EXERCISE DIRECTIONS = Using the entries that follow, transcribe only the lines from the line with "Wine Up Consulting" to the line with "Станция очистки воды на", both included, exactly as they stand and without pictures.

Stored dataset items
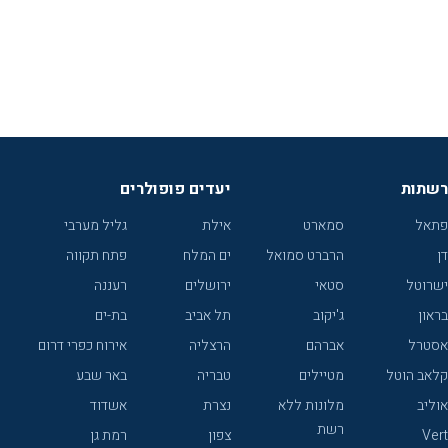
רשתות
יעדים פופולרים
פתאל
סמארט
אילת
גליל מערבי
דן
הרברט סמואל
ים המלח
פתח תקווה
ישרוטל
סטאי
ירושלים
רעננה
בראון
ג'יקוב
תל אביב
בת-ים
אסטרל
אברהם
הרצליה
אירוח כפרי דרום
קלאב הוטל
מטיילים
טבריה
באר שבע
אוליב
מלונות ללא
נצרת
אשדוד
רשת
Vert
צפון
רמת גן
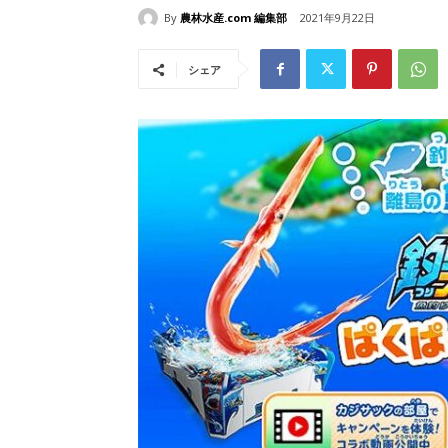
By
農林水産.com 編集部
2021年9月22日
シェア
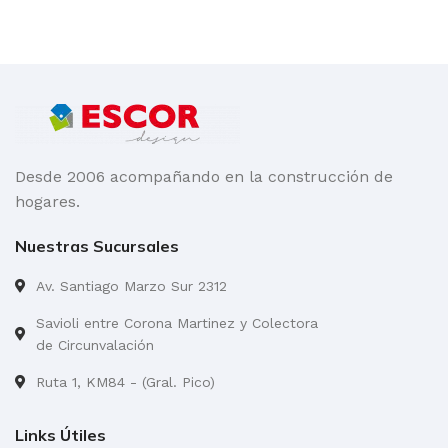
Desde 2006 acompañando en la construcción de
hogares.
Nuestras Sucursales
Av. Santiago Marzo Sur 2312
Savioli entre Corona Martinez y Colectora
de Circunvalación
Ruta 1, KM84 - (Gral. Pico)
Links Útiles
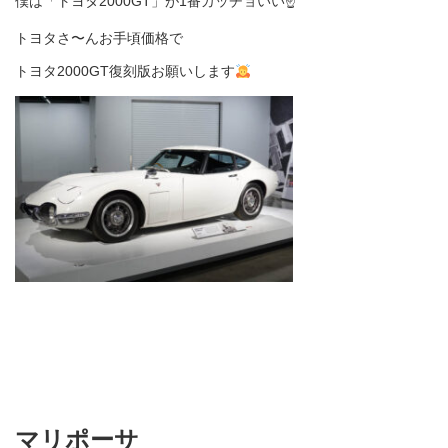
僕は「トヨタ2000GT」が1番カッチョいい☝️
トヨタさ〜んお手頃価格で
トヨタ2000GT復刻版お願いします
マリポーサ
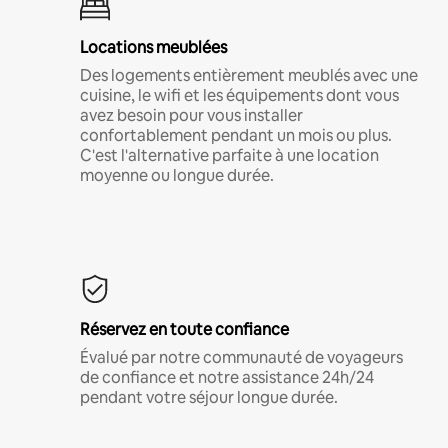
Locations meublées
Des logements entièrement meublés avec une
cuisine, le wifi et les équipements dont vous
avez besoin pour vous installer
confortablement pendant un mois ou plus.
C'est l'alternative parfaite à une location
moyenne ou longue durée.
Réservez en toute confiance
Évalué par notre communauté de voyageurs
de confiance et notre assistance 24h/24
pendant votre séjour longue durée.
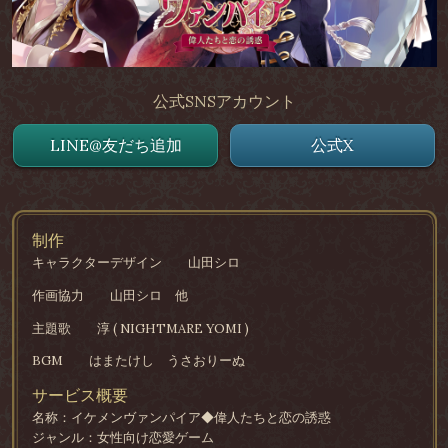
公式SNSアカウント
LINE@友だち追加
公式X
制作
キャラクターデザイン
山田シロ
作画協力
山田シロ 他
主題歌
淳 ( NIGHTMARE YOMI )
BGM
はまたけし うさおりーぬ
サービス概要
名称：イケメンヴァンパイア◆偉人たちと恋の誘惑
ジャンル：女性向け恋愛ゲーム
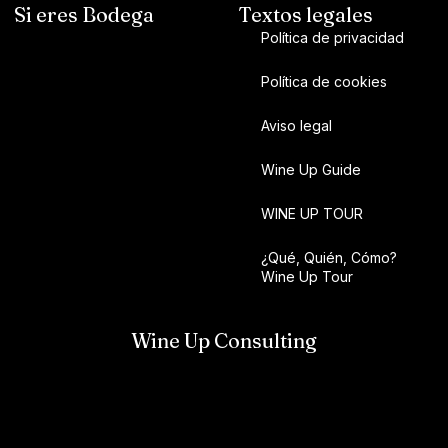
Si eres Bodega
Textos legales
Política de privacidad
Política de cookies
Aviso legal
Wine Up Guide
WINE UP TOUR
¿Qué, Quién, Cómo?
Wine Up Tour
Wine Up Consulting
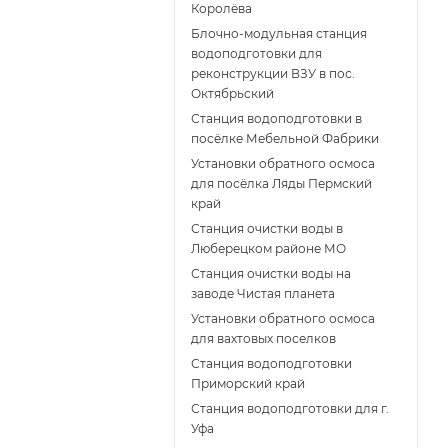
Королёва
Блочно-модульная станция
водоподготовки для
реконструкции ВЗУ в пос.
Октябрьский
Станция водоподготовки в
посёлке Мебельной Фабрики
Установки обратного осмоса
для посёлка Ляды Пермский
край
Станция очистки воды в
Люберецком районе МО
Станция очистки воды на
заводе Чистая планета
Установки обратного осмоса
для вахтовых поселков
Станция водоподготовки
Приморский край
Станция водоподготовки для г.
Уфа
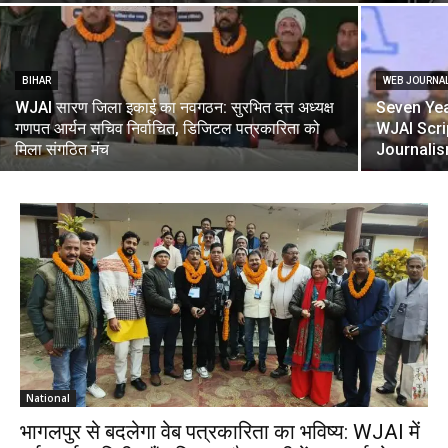
BIHAR
WEB JOURNA
WJAI सारण जिला इकाई का नवगठन: सुरभित दत्त अध्यक्ष
Seven Yea
गणपत आर्यन सचिव निर्वाचित, डिजिटल पत्रकारिता को
WJAI Scri
मिला संगठित मंच
Journali
National
भागलपुर से बदलेगा वेब पत्रकारिता का भविष्य: WJAI में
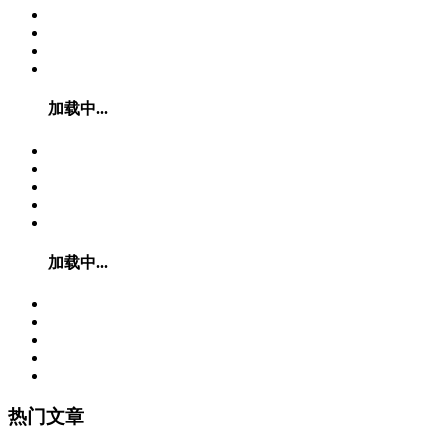
加载中...
加载中...
热门文章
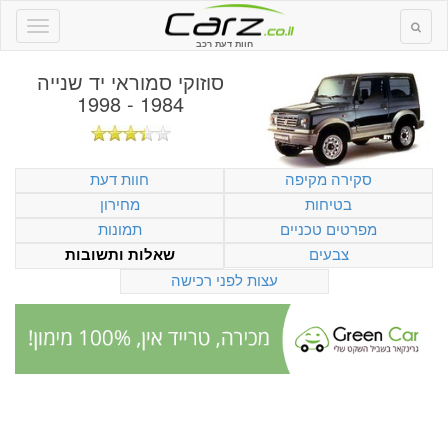
חוות דעת רכב
סוזוקי סמוראי יד שנייה
1984 - 1998
סקירה מקיפה
חוות דעת
בטיחות
מחירון
מפרטים טכניים
תמונות
צבעים
שאלות ותשובות
עצות לפני רכישה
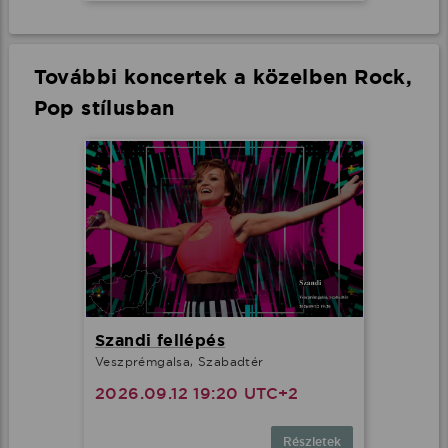
További koncertek a közelben Rock,
Pop stílusban
Szandi fellépés
Veszprémgalsa, Szabadtér
2026.09.12 19:20 UTC+2
Részletek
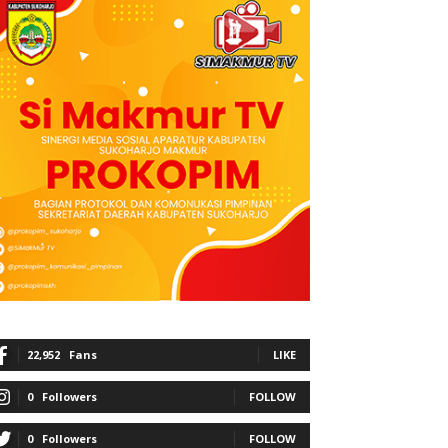
22,952
Fans
LIKE
0
Followers
FOLLOW
0
Followers
FOLLOW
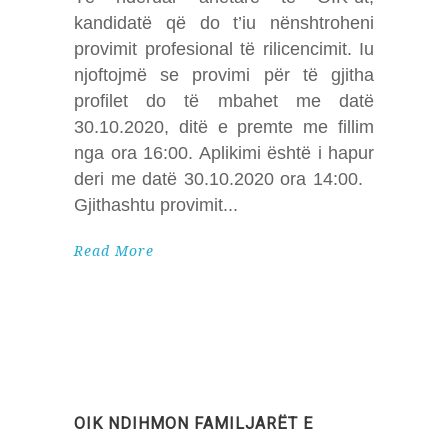
kandidatë që do t’iu nënshtroheni
provimit profesional të rilicencimit. Iu
njoftojmë se provimi për të gjitha
profilet do të mbahet me datë
30.10.2020, ditë e premte me fillim
nga ora 16:00. Aplikimi është i hapur
deri me datë 30.10.2020 ora 14:00.
Gjithashtu provimit
Read More
OIK NDIHMON FAMILJARËT E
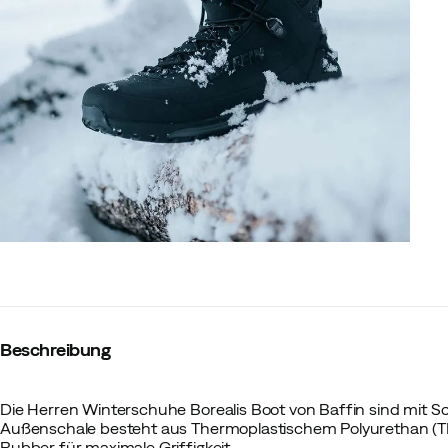
Beschreibung
Die Herren Winterschuhe Borealis Boot von Baffin sind mit 
Außenschale besteht aus Thermoplastischem Polyurethan (T
Rubber für maximale Griffigkeit.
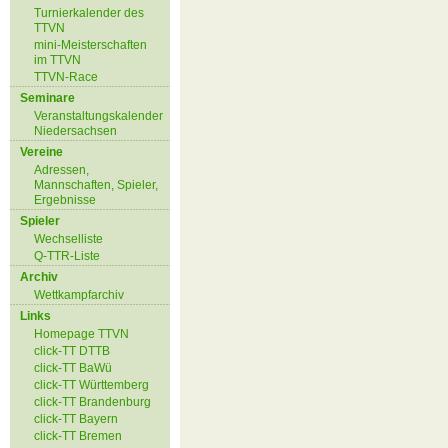
Turnierkalender des
TTVN
mini-Meisterschaften
im TTVN
TTVN-Race
Seminare
Veranstaltungskalender
Niedersachsen
Vereine
Adressen,
Mannschaften, Spieler,
Ergebnisse
Spieler
Wechselliste
Q-TTR-Liste
Archiv
Wettkampfarchiv
Links
Homepage TTVN
click-TT DTTB
click-TT BaWü
click-TT Württemberg
click-TT Brandenburg
click-TT Bayern
click-TT Bremen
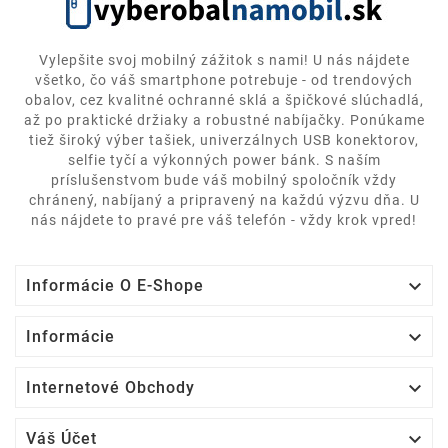
Vylepšite svoj mobilný zážitok s nami! U nás nájdete
všetko, čo váš smartphone potrebuje - od trendových
obalov, cez kvalitné ochranné sklá a špičkové slúchadlá,
až po praktické držiaky a robustné nabíjačky. Ponúkame
tiež široký výber tašiek, univerzálnych USB konektorov,
selfie tyčí a výkonných power bánk. S naším
príslušenstvom bude váš mobilný spoločník vždy
chránený, nabíjaný a pripravený na každú výzvu dňa. U
nás nájdete to pravé pre váš telefón - vždy krok vpred!

Informácie O E-Shope

Informácie

Internetové Obchody

Váš Účet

ANSWER FOR THE TASK =
Wine Up Consulting
Королёва
Блочно-модульная станция
водоподготовки для
реконструкции ВЗУ в пос.
Октябрьский
Станция водоподготовки в
посёлке Мебельной Фабрики
Установки обратного осмоса
для посёлка Ляды Пермский
край
Станция очистки воды в
Люберецком районе МО
Станция очистки воды на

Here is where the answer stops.